Ignoring the images, restate the records below word for word.
=====
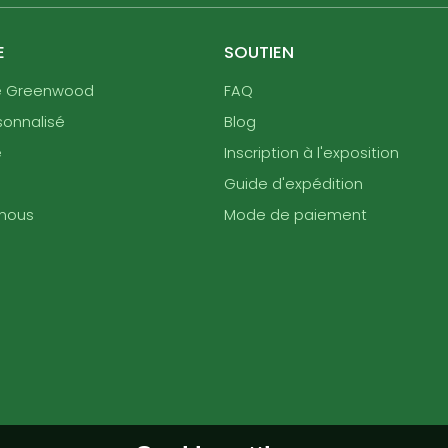
E
SOUTIEN
e Greenwood
FAQ
sonnalisé
Blog
e
Inscription à l'exposition
Guide d'expédition
nous
Mode de paiement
=====
* [Task output]:
E
SOUTIEN
e Greenwood
FAQ
sonnalisé
Blog
e
Inscription à l'exposition
Guide d'expédition
nous
Mode de paiement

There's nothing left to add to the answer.